■ **REQUIREMENT**: So that nothing is lost, transcribe each line of the records exactly.

Structured page parsing data:
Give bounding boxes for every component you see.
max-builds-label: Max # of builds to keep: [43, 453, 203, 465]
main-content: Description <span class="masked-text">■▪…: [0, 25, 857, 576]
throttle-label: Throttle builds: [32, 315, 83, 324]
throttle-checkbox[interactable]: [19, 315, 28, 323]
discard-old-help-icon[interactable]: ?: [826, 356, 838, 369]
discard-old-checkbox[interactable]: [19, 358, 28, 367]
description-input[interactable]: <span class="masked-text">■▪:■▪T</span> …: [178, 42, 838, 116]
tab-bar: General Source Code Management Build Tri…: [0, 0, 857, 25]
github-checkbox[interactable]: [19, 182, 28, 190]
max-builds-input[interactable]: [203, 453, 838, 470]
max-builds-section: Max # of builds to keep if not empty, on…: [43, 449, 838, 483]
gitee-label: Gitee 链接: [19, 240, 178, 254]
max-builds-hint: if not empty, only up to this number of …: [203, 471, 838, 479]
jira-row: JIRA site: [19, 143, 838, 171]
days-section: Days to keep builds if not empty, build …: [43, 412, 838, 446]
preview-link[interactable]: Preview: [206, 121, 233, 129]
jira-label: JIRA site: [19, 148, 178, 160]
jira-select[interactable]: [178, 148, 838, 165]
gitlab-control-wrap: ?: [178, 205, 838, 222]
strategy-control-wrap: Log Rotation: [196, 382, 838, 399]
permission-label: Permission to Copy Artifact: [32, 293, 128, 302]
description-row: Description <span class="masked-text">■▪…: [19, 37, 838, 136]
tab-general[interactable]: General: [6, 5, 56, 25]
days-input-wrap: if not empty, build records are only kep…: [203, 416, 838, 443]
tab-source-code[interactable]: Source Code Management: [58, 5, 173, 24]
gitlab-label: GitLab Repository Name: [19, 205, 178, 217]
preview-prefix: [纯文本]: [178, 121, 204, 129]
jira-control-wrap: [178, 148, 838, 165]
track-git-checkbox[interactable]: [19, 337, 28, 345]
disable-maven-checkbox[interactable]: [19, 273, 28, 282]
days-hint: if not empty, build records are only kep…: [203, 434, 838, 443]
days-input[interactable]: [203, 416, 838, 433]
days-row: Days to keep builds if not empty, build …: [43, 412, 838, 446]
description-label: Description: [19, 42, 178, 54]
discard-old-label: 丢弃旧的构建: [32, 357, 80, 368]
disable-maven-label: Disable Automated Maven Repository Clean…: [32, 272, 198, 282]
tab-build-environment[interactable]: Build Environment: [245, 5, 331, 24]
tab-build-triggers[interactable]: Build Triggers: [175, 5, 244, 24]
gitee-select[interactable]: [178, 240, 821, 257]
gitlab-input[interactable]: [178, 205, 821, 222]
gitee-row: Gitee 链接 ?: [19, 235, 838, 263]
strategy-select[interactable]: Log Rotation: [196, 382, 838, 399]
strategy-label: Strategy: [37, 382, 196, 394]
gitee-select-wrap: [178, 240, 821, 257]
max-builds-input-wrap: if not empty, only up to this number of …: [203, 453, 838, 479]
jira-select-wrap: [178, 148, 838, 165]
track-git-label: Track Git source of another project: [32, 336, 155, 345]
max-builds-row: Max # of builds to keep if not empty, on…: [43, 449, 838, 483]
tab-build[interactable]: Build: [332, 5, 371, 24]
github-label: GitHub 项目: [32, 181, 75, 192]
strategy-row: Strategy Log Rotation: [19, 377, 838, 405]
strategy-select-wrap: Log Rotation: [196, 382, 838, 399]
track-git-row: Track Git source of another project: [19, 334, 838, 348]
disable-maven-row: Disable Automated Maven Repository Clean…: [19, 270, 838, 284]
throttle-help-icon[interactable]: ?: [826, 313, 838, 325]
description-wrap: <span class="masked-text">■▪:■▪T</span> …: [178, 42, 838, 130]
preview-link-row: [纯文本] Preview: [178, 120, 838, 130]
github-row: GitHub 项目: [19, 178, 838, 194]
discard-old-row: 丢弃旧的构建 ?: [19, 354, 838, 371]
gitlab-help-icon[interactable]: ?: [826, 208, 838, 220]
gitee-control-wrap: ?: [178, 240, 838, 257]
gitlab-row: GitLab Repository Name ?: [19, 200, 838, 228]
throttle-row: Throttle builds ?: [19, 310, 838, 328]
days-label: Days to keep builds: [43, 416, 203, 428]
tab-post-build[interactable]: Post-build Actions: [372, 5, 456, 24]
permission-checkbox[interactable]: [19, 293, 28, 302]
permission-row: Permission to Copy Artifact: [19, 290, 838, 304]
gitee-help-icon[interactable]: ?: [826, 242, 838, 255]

■ **OUTPUT**:
Give bounding boxes for every component you see.
max-builds-label: Max # of builds to keep: [43, 453, 203, 465]
main-content: Description <span class="masked-text">■▪…: [0, 25, 857, 576]
throttle-label: Throttle builds: [32, 315, 83, 324]
throttle-checkbox[interactable]: [19, 315, 28, 323]
discard-old-help-icon[interactable]: ?: [826, 356, 838, 369]
discard-old-checkbox[interactable]: [19, 358, 28, 367]
description-input[interactable]: <span class="masked-text">■▪:■▪T</span> …: [178, 42, 838, 116]
tab-bar: General Source Code Management Build Tri…: [0, 0, 857, 25]
github-checkbox[interactable]: [19, 182, 28, 190]
max-builds-input[interactable]: [203, 453, 838, 470]
max-builds-section: Max # of builds to keep if not empty, on…: [43, 449, 838, 483]
gitee-label: Gitee 链接: [19, 240, 178, 254]
max-builds-hint: if not empty, only up to this number of …: [203, 471, 838, 479]
jira-row: JIRA site: [19, 143, 838, 171]
days-section: Days to keep builds if not empty, build …: [43, 412, 838, 446]
preview-link[interactable]: Preview: [206, 121, 233, 129]
jira-label: JIRA site: [19, 148, 178, 160]
jira-select[interactable]: [178, 148, 838, 165]
gitlab-control-wrap: ?: [178, 205, 838, 222]
strategy-control-wrap: Log Rotation: [196, 382, 838, 399]
permission-label: Permission to Copy Artifact: [32, 293, 128, 302]
description-row: Description <span class="masked-text">■▪…: [19, 37, 838, 136]
tab-general[interactable]: General: [6, 5, 56, 25]
days-input-wrap: if not empty, build records are only kep…: [203, 416, 838, 443]
tab-source-code[interactable]: Source Code Management: [58, 5, 173, 24]
gitlab-label: GitLab Repository Name: [19, 205, 178, 217]
preview-prefix: [纯文本]: [178, 121, 204, 129]
jira-control-wrap: [178, 148, 838, 165]
track-git-checkbox[interactable]: [19, 337, 28, 345]
disable-maven-checkbox[interactable]: [19, 273, 28, 282]
days-hint: if not empty, build records are only kep…: [203, 434, 838, 443]
days-input[interactable]: [203, 416, 838, 433]
days-row: Days to keep builds if not empty, build …: [43, 412, 838, 446]
description-label: Description: [19, 42, 178, 54]
discard-old-label: 丢弃旧的构建: [32, 357, 80, 368]
disable-maven-label: Disable Automated Maven Repository Clean…: [32, 272, 198, 282]
tab-build-environment[interactable]: Build Environment: [245, 5, 331, 24]
tab-build-triggers[interactable]: Build Triggers: [175, 5, 244, 24]
gitee-select[interactable]: [178, 240, 821, 257]
gitlab-input[interactable]: [178, 205, 821, 222]
gitee-row: Gitee 链接 ?: [19, 235, 838, 263]
strategy-select[interactable]: Log Rotation: [196, 382, 838, 399]
strategy-label: Strategy: [37, 382, 196, 394]
gitee-select-wrap: [178, 240, 821, 257]
max-builds-input-wrap: if not empty, only up to this number of …: [203, 453, 838, 479]
jira-select-wrap: [178, 148, 838, 165]
track-git-label: Track Git source of another project: [32, 336, 155, 345]
max-builds-row: Max # of builds to keep if not empty, on…: [43, 449, 838, 483]
tab-build[interactable]: Build: [332, 5, 371, 24]
github-label: GitHub 项目: [32, 181, 75, 192]
strategy-row: Strategy Log Rotation: [19, 377, 838, 405]
strategy-select-wrap: Log Rotation: [196, 382, 838, 399]
track-git-row: Track Git source of another project: [19, 334, 838, 348]
disable-maven-row: Disable Automated Maven Repository Clean…: [19, 270, 838, 284]
throttle-help-icon[interactable]: ?: [826, 313, 838, 325]
description-wrap: <span class="masked-text">■▪:■▪T</span> …: [178, 42, 838, 130]
preview-link-row: [纯文本] Preview: [178, 120, 838, 130]
github-row: GitHub 项目: [19, 178, 838, 194]
discard-old-row: 丢弃旧的构建 ?: [19, 354, 838, 371]
gitlab-help-icon[interactable]: ?: [826, 208, 838, 220]
gitee-control-wrap: ?: [178, 240, 838, 257]
gitlab-row: GitLab Repository Name ?: [19, 200, 838, 228]
throttle-row: Throttle builds ?: [19, 310, 838, 328]
days-label: Days to keep builds: [43, 416, 203, 428]
tab-post-build[interactable]: Post-build Actions: [372, 5, 456, 24]
permission-checkbox[interactable]: [19, 293, 28, 302]
permission-row: Permission to Copy Artifact: [19, 290, 838, 304]
gitee-help-icon[interactable]: ?: [826, 242, 838, 255]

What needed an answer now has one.